Metataxonomic and metabolomic profiling revealed Pinus koraiensis cone essential oil reduced methane emission through affecting ruminal microbial interactions and host-microbial metabolism

Abstract

Background: Pinus koraiensis cone essential oil (PEO) contains functional compounds such as monoterpene hydrocarbons, and the administration of PEO reduced methane (CH₄) emissions during growing phase of goats. However, the mode of action of PEO driven CH₄ reduction is not known, especially how the administration of PEO can affect rumen microbiota and host metabolism in goats during the fattening phase. This study aimed to elucidate the potential microbial and host responses PEO supplementation in goats using metataxonomics (prokaryotes and protozoa) and metabolomics (rumen fluid and serum).

Results: Ten fattening Korean native goats were divided into two dietary groups: control (CON; basal diet without additives) and PEO (basal diet + 1.5 g/d of PEO) with a 2 × 2 crossover design and the treatment lasted for 11 weeks.
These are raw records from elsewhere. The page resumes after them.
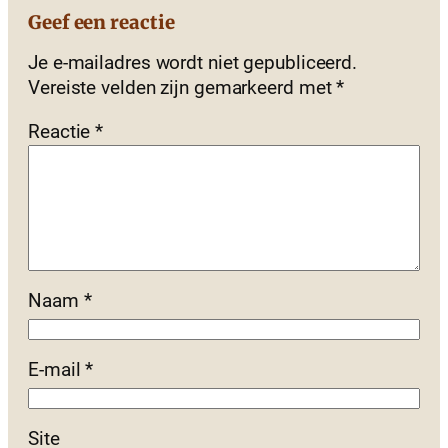
Geef een reactie
Je e-mailadres wordt niet gepubliceerd.
Vereiste velden zijn gemarkeerd met
*
Reactie
*
Naam
*
E-mail
*
Site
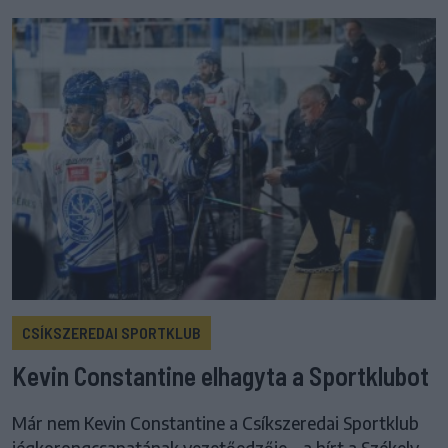
CSÍKSZEREDAI SPORTKLUB
Kevin Constantine elhagyta a Sportklubot
Már nem Kevin Constantine a Csíkszeredai Sportklub
jégkorongcsapatának vezetőedzője – a hírt a Székely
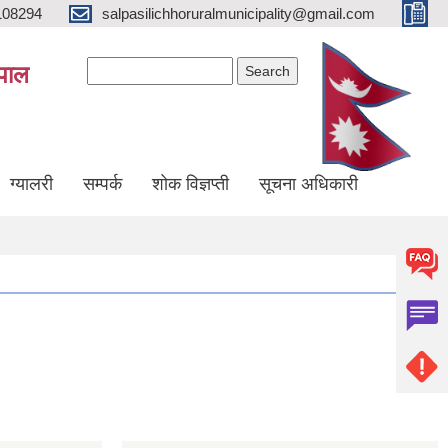
108294
salpasilichhoruralmunicipality@gmail.com
Search form
Search
ेपाल
ग्यालरी
सम्पर्क
शोक विज्ञप्ती
सूचना अधिकारी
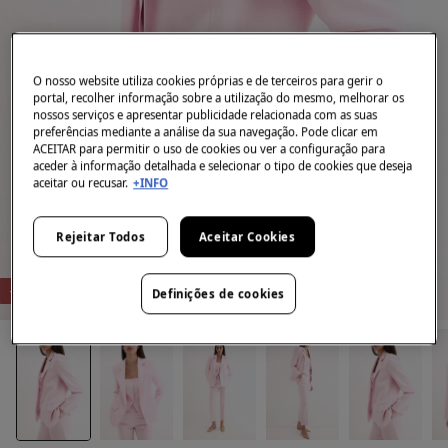
O nosso website utiliza cookies próprias e de terceiros para gerir o
portal, recolher informação sobre a utilização do mesmo, melhorar os
nossos serviços e apresentar publicidade relacionada com as suas
preferências mediante a análise da sua navegação. Pode clicar em
ACEITAR para permitir o uso de cookies ou ver a configuração para
aceder à informação detalhada e selecionar o tipo de cookies que deseja
aceitar ou recusar.
+INFO
Rejeitar Todos
Aceitar Cookies
-76%
Definições de cookies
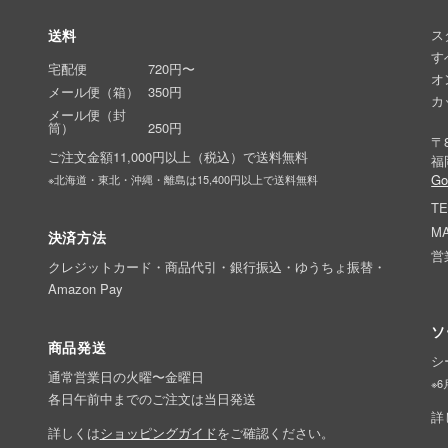
送料
ス
す
宅配便
720円〜
オ
メール便（箱）
350円
カ
メール便（封
筒）
250円
〒8
ご注文金額11,000円以上（税込）で送料無料
福
G
※北海道・東北・沖縄・離島は15,400円以上で送料無料
TE
MA
決済方法
営
クレジットカード・商品代引・銀行振込・ゆうちょ振替・
Amazon Pay
ソ
商品発送
シ
通常営業日の火曜〜金曜日
※
各日午前中までのご注文は当日発送
詳
詳しくは
ショッピングガイド
をご確認ください。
Administration of PEO reduced CH₄ concentrations in the exhaled gas from eructation by 12.0-13.6% (P < 0.05). Although the microbial composition of prokaryotes (bacteria and archaea) and protozoa in the rumen was not altered after PEO administration. MaAsLin2 analysis revealed that the abundance of Selenomonas, Christensenellaceae R-7 group, and Anaerovibrio were enriched in the rumen of PEO supplemented goats (Q < 0.1). Co-occurrence network analysis revealed that Lachnospiraceae AC2044 group and Anaerovibrio were the keystone taxa in the CON and PEO groups, respectively. Methane metabolism (P < 0.05) was enriched in the CON group, whereas metabolism of sulfur (P < 0.001) and propionate (P < 0.1) were enriched in the PEO group based on microbial predicted functions. After PEO administration, the abundance of 11 rumen and 4 serum metabolites increased, whereas that of 25 rumen and 14 serum metabolites decreased (P < 0.1). Random forest analysis identified eight ruminal metabolites that were altered after PEO administration, among which four were associated with propionate production, with predictive accuracy ranging from 0.75 to 0.88. Additionally, we found that serum sarcosine (serum metabolite) was positively correlated with CH₄ emission parameters and abundance of Methanobrevibacter in the rumen (|r|≥ 0.5, P < 0.05).

Conclusions: This study revealed that PEO administration reduced CH₄ emission from of fattening goats with altered microbial interactions and metabolites in the rumen and host. Importantly, PEO administration affected utilizes various mechanisms such as formate, sulfur, methylated amines metabolism, and propionate production, collectively leading to CH₄ reduction. The knowledge is important for future management strategies to maintain animal production and health while mitigate CH₄ emission.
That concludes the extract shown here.